══ Data listing

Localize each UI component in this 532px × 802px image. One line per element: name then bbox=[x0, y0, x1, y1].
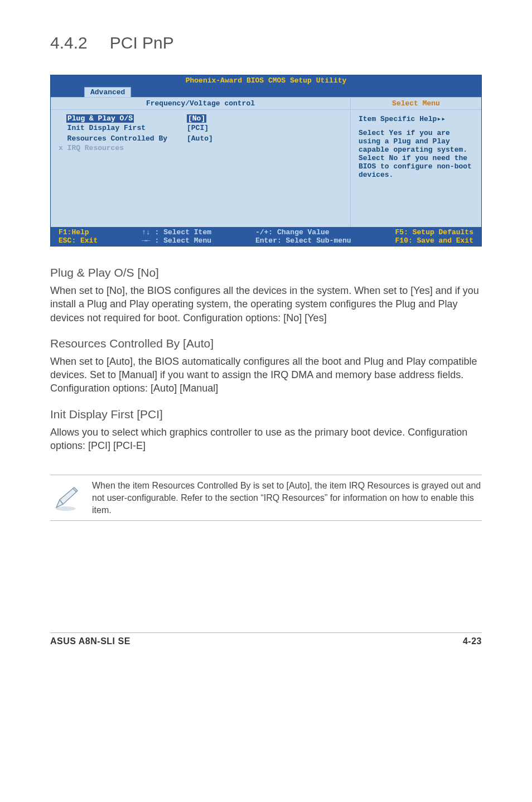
bios-help-body: Item Specific Help▸▸ Select Yes if you a… bbox=[351, 110, 481, 227]
section-number: 4.4.2 bbox=[50, 33, 88, 52]
bios-row[interactable]: Resources Controlled By[Auto] bbox=[59, 134, 342, 143]
bios-titlebar: Phoenix-Award BIOS CMOS Setup Utility bbox=[51, 75, 481, 86]
key-leftright: →← : Select Menu bbox=[142, 236, 211, 245]
note-text: When the item Resources Controlled By is… bbox=[92, 480, 482, 516]
setting-label: Resources Controlled By bbox=[59, 134, 187, 143]
chevron-right-icon: ▸▸ bbox=[437, 114, 446, 123]
bios-row[interactable]: Init Display First[PCI] bbox=[59, 124, 342, 132]
bios-settings-body: Plug & Play O/S[No] Init Display First[P… bbox=[51, 110, 350, 227]
section-title: PCI PnP bbox=[110, 33, 174, 52]
setting-value[interactable]: [Auto] bbox=[187, 134, 213, 143]
pencil-icon bbox=[50, 482, 81, 513]
help-title: Item Specific Help▸▸ bbox=[359, 114, 476, 123]
key-plusminus: -/+: Change Value bbox=[255, 228, 330, 236]
key-f5: F5: Setup Defaults bbox=[395, 228, 473, 236]
key-esc: ESC: Exit bbox=[59, 236, 98, 245]
setting-value[interactable]: [No] bbox=[187, 114, 206, 123]
tab-advanced[interactable]: Advanced bbox=[84, 87, 131, 97]
footer-left: ASUS A8N-SLI SE bbox=[50, 636, 130, 646]
section-heading: 4.4.2PCI PnP bbox=[50, 33, 482, 52]
subhead-resources: Resources Controlled By [Auto] bbox=[50, 337, 482, 350]
setting-label: Init Display First bbox=[59, 124, 187, 132]
right-panel-header: Select Menu bbox=[351, 97, 481, 110]
bios-footer: F1:Help ESC: Exit ↑↓ : Select Item →← : … bbox=[51, 227, 481, 246]
key-f1: F1:Help bbox=[59, 228, 89, 236]
page-footer: ASUS A8N-SLI SE 4-23 bbox=[50, 632, 482, 646]
paragraph: Allows you to select which graphics cont… bbox=[50, 426, 482, 453]
help-text: Select Yes if you are using a Plug and P… bbox=[359, 129, 476, 179]
bios-tabbar: Advanced bbox=[51, 86, 481, 97]
svg-marker-1 bbox=[56, 487, 78, 508]
left-panel-header: Frequency/Voltage control bbox=[51, 97, 350, 110]
svg-point-0 bbox=[56, 506, 76, 511]
setting-value[interactable]: [PCI] bbox=[187, 124, 209, 132]
setting-label: Plug & Play O/S bbox=[59, 114, 187, 123]
note-box: When the item Resources Controlled By is… bbox=[50, 475, 482, 521]
setting-label: x IRQ Resources bbox=[59, 144, 187, 152]
paragraph: When set to [No], the BIOS configures al… bbox=[50, 284, 482, 325]
key-enter: Enter: Select Sub-menu bbox=[255, 236, 351, 245]
subhead-init-display: Init Display First [PCI] bbox=[50, 408, 482, 421]
bios-screenshot: Phoenix-Award BIOS CMOS Setup Utility Ad… bbox=[50, 75, 482, 247]
bios-row[interactable]: x IRQ Resources bbox=[59, 144, 342, 152]
paragraph: When set to [Auto], the BIOS automatical… bbox=[50, 355, 482, 395]
key-f10: F10: Save and Exit bbox=[395, 236, 473, 245]
footer-right: 4-23 bbox=[463, 636, 482, 646]
key-updown: ↑↓ : Select Item bbox=[142, 228, 211, 236]
subhead-plug-play: Plug & Play O/S [No] bbox=[50, 266, 482, 279]
bios-row[interactable]: Plug & Play O/S[No] bbox=[59, 114, 342, 123]
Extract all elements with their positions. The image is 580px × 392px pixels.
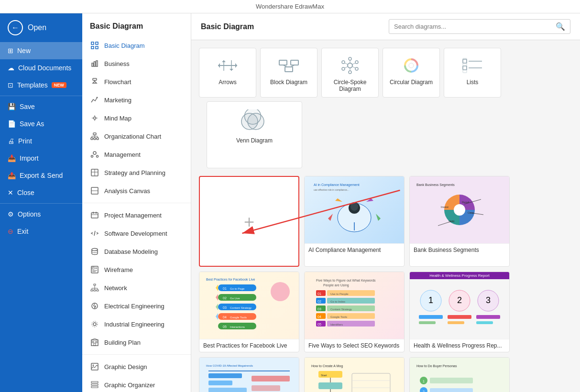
svg-rect-7	[93, 78, 97, 80]
category-item-strategy[interactable]: Strategy and Planning	[82, 163, 191, 182]
category-item-analysis[interactable]: Analysis Canvas	[82, 182, 191, 200]
diagram-card-circular[interactable]: Circular Diagram	[383, 48, 440, 98]
category-item-industrial[interactable]: Industrial Engineering	[82, 315, 191, 333]
new-blank-card[interactable]: ＋	[199, 176, 299, 267]
sidebar-item-options[interactable]: ⚙ Options	[0, 206, 82, 223]
sidebar-item-print[interactable]: 🖨 Print	[0, 132, 82, 150]
template-card-facebook[interactable]: Best Practices for Facebook Live 01 Go t…	[199, 272, 299, 352]
template-card-mog[interactable]: How to Create A Mog Start Yes/No	[304, 357, 405, 392]
svg-text:Identifiers: Identifiers	[330, 323, 343, 326]
category-item-electrical[interactable]: Electrical Engineering	[82, 297, 191, 315]
category-item-building[interactable]: Building Plan	[82, 333, 191, 351]
save-icon: 💾	[8, 103, 16, 110]
svg-rect-183	[252, 376, 290, 381]
category-item-flowchart[interactable]: Flowchart	[82, 73, 191, 91]
sidebar: ← Open ⊞ New ☁ Cloud Documents ⊡ Templat…	[0, 13, 82, 392]
sidebar-item-close[interactable]: ✕ Close	[0, 184, 82, 201]
template-card-buyer[interactable]: How to Do Buyer Personas 1 2 3	[409, 357, 510, 392]
templates-grid: ＋ AI in Compliance Management use effect…	[199, 176, 572, 352]
sidebar-item-cloud[interactable]: ☁ Cloud Documents	[0, 59, 82, 76]
sidebar-item-exit[interactable]: ⊖ Exit	[0, 223, 82, 240]
category-item-software[interactable]: Software Development	[82, 224, 191, 242]
template-card-health[interactable]: Health & Wellness Progress Report 1 2 3	[409, 272, 510, 352]
diagram-card-circle-spoke[interactable]: Circle-Spoke Diagram	[321, 48, 379, 98]
category-item-mindmap[interactable]: Mind Map	[82, 109, 191, 127]
sidebar-item-save[interactable]: 💾 Save	[0, 98, 82, 115]
svg-text:AI in Compliance Management: AI in Compliance Management	[314, 183, 360, 187]
category-item-wireframe[interactable]: Wireframe	[82, 261, 191, 279]
svg-rect-18	[94, 138, 96, 140]
svg-rect-40	[92, 267, 94, 269]
import-icon: 📥	[8, 154, 16, 162]
sidebar-item-new[interactable]: ⊞ New	[0, 42, 82, 59]
category-item-graphic[interactable]: Graphic Design	[82, 358, 191, 376]
diagram-card-lists[interactable]: Lists	[444, 48, 501, 98]
category-item-management[interactable]: Management	[82, 145, 191, 163]
category-label-basic: Basic Diagram	[104, 42, 145, 49]
svg-line-122	[438, 221, 451, 226]
category-label-database: Database Modeling	[104, 248, 158, 255]
category-label-graphic: Graphic Design	[104, 363, 147, 370]
category-label-graphicorg: Graphic Organizer	[104, 381, 155, 389]
seo-title: Five Ways to Select SEO Keywords	[305, 339, 404, 352]
svg-text:How COVID-19 Affected Megatren: How COVID-19 Affected Megatrends	[206, 364, 253, 367]
svg-marker-131	[216, 294, 218, 301]
svg-rect-17	[91, 138, 93, 140]
diagram-card-arrows[interactable]: Arrows	[199, 48, 256, 98]
svg-rect-48	[97, 290, 98, 291]
template-card-compliance[interactable]: AI in Compliance Management use effectiv…	[304, 176, 405, 267]
template-card-covid[interactable]: How COVID-19 Affected Megatrends	[199, 357, 299, 392]
graphic-icon	[90, 362, 99, 371]
category-item-business[interactable]: Business	[82, 54, 191, 73]
cloud-icon: ☁	[8, 64, 14, 72]
basic-diagram-icon	[90, 41, 99, 50]
svg-rect-176	[448, 321, 464, 324]
svg-rect-77	[285, 67, 293, 72]
category-item-marketing[interactable]: Marketing	[82, 91, 191, 109]
sidebar-back-button[interactable]: ← Open	[0, 13, 82, 42]
category-item-orgchart[interactable]: Organizational Chart	[82, 127, 191, 145]
orgchart-icon	[90, 131, 99, 141]
svg-text:1: 1	[428, 295, 433, 305]
svg-rect-172	[419, 315, 443, 319]
sidebar-item-import[interactable]: 📥 Import	[0, 150, 82, 167]
category-item-network[interactable]: Network	[82, 279, 191, 297]
svg-text:Use to People: Use to People	[330, 293, 349, 295]
sidebar-item-templates[interactable]: ⊡ Templates NEW	[0, 76, 82, 94]
sidebar-item-export[interactable]: 📤 Export & Send	[0, 167, 82, 184]
svg-line-90	[352, 63, 355, 65]
search-input[interactable]	[394, 23, 556, 30]
svg-marker-127	[216, 284, 218, 291]
svg-rect-96	[463, 66, 467, 70]
sidebar-item-save-as[interactable]: 📄 Save As	[0, 115, 82, 132]
category-item-project[interactable]: Project Management	[82, 206, 191, 224]
svg-text:01: 01	[317, 292, 321, 295]
svg-rect-67	[91, 386, 98, 388]
top-icons-row: Arrows Block Diagram Circle-Spoke Diagra…	[191, 40, 580, 101]
template-card-seo[interactable]: Five Ways to Figure out What Keywords Pe…	[304, 272, 405, 352]
svg-marker-111	[376, 214, 381, 221]
compliance-thumb: AI in Compliance Management use effectiv…	[305, 176, 404, 243]
diagram-card-venn[interactable]: Venn Diagram	[207, 101, 302, 168]
graphicorg-icon	[90, 380, 99, 390]
search-icon[interactable]: 🔍	[556, 22, 565, 31]
template-card-bank[interactable]: Bank Business Segments Retail Corp	[409, 176, 510, 267]
compliance-title: AI Compliance Management	[305, 243, 404, 256]
category-panel-header: Basic Diagram	[82, 18, 191, 36]
svg-text:Go to Page: Go to Page	[230, 287, 245, 290]
svg-text:Content Strategy: Content Strategy	[330, 308, 352, 311]
svg-rect-190	[318, 382, 342, 389]
diagram-card-block[interactable]: Block Diagram	[260, 48, 317, 98]
svg-rect-45	[94, 284, 96, 285]
category-item-database[interactable]: Database Modeling	[82, 242, 191, 261]
software-icon	[90, 229, 99, 238]
svg-text:How to Create A Mog: How to Create A Mog	[311, 364, 343, 368]
facebook-title: Best Practices for Facebook Live	[199, 339, 299, 352]
export-label: Export & Send	[20, 172, 63, 179]
lists-icon	[460, 56, 484, 75]
svg-rect-181	[208, 381, 232, 385]
svg-point-108	[350, 202, 358, 211]
svg-text:03: 03	[317, 307, 321, 311]
category-item-graphicorg[interactable]: Graphic Organizer	[82, 376, 191, 392]
category-item-basic[interactable]: Basic Diagram	[82, 36, 191, 54]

════

* [Your instructions]:
Provide only the number of lines in the entries that hold the word "Open".

* [Exercise response]:
2